## Task item
Your job is to retype the records exactly while dropping every picture.

*** The data ***

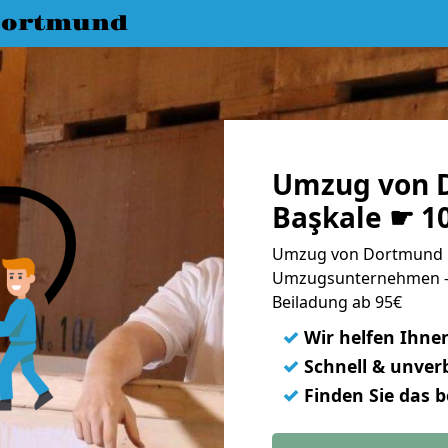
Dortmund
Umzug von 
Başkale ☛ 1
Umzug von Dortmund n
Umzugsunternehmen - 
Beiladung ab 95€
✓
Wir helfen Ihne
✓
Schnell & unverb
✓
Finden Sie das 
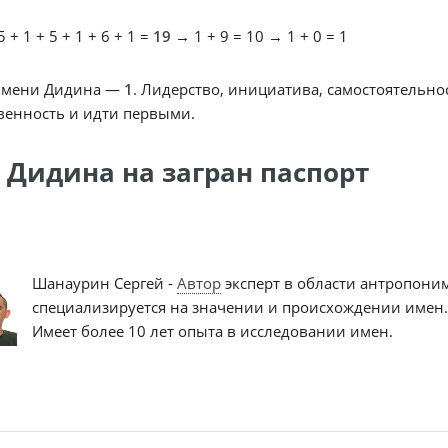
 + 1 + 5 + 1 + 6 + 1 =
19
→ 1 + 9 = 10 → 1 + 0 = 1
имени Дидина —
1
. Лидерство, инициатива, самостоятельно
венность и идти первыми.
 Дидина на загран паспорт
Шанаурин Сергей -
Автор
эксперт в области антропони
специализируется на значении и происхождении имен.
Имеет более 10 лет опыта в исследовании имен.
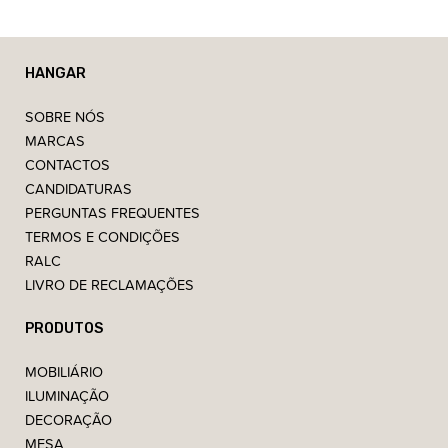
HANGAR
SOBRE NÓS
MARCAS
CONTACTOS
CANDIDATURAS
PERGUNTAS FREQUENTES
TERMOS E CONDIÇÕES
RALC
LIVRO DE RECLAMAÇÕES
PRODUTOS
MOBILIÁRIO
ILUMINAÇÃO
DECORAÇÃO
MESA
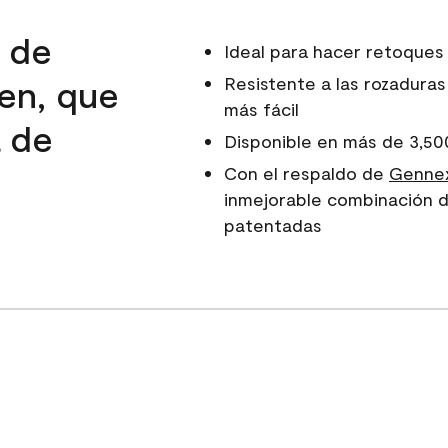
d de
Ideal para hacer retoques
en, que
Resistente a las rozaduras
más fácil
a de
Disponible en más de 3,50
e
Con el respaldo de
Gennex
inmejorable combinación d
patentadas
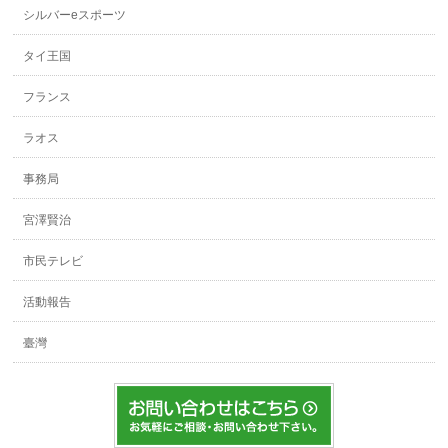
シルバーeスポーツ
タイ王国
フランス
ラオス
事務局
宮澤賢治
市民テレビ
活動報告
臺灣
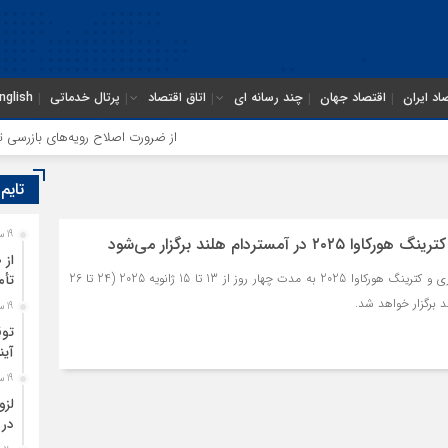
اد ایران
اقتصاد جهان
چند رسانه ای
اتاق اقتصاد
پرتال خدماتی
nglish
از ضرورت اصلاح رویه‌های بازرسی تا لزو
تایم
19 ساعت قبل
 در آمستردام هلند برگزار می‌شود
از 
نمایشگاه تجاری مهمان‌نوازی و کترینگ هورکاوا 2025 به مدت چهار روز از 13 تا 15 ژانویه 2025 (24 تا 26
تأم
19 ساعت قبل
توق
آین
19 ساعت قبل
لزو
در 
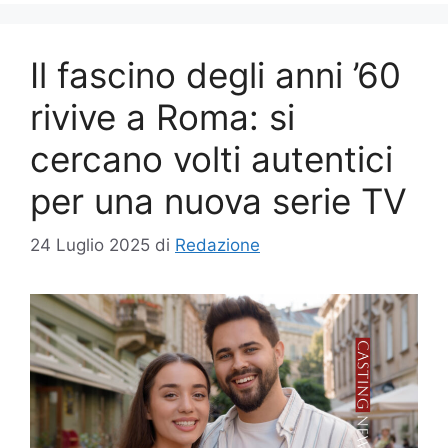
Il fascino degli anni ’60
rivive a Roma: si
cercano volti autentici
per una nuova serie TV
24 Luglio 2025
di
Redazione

*** End of The data ***

## Response to the task
Dortmund
Umzug von 
Başkale ☛ 1
Umzug von Dortmund n
Umzugsunternehmen - 
Beiladung ab 95€
✓
Wir helfen Ihne
✓
Schnell & unverb
✓
Finden Sie das 
 + 1 + 5 + 1 + 6 + 1 =
19
→ 1 + 9 = 10 → 1 + 0 = 1
имени Дидина —
1
. Лидерство, инициатива, самостоятельно
венность и идти первыми.
 Дидина на загран паспорт
Шанаурин Сергей -
Автор
эксперт в области антропони
специализируется на значении и происхождении имен.
Имеет более 10 лет опыта в исследовании имен.
HANGAR
SOBRE NÓS
MARCAS
CONTACTOS
CANDIDATURAS
PERGUNTAS FREQUENTES
TERMOS E CONDIÇÕES
RALC
LIVRO DE RECLAMAÇÕES
PRODUTOS
MOBILIÁRIO
ILUMINAÇÃO
DECORAÇÃO
MESA
d de
Ideal para hacer retoques
en, que
Resistente a las rozaduras
más fácil
a de
Disponible en más de 3,50
e
Con el respaldo de
Gennex
inmejorable combinación d
patentadas
シルバーeスポーツ
タイ王国
フランス
ラオス
事務局
宮澤賢治
市民テレビ
活動報告
臺灣
اد ایران
اقتصاد جهان
چند رسانه ای
اتاق اقتصاد
پرتال خدماتی
nglish
از ضرورت اصلاح رویه‌های بازرسی تا لزو
تایم
19 ساعت قبل
 در آمستردام هلند برگزار می‌شود
از 
نمایشگاه تجاری مهمان‌نوازی و کترینگ هورکاوا 2025 به مدت چهار روز از 13 تا 15 ژانویه 2025 (24 تا 26
تأم
19 ساعت قبل
توق
آین
19 ساعت قبل
لزو
در 
Il fascino degli anni ’60
rivive a Roma: si
cercano volti autentici
per una nuova serie TV
24 Luglio 2025
di
Redazione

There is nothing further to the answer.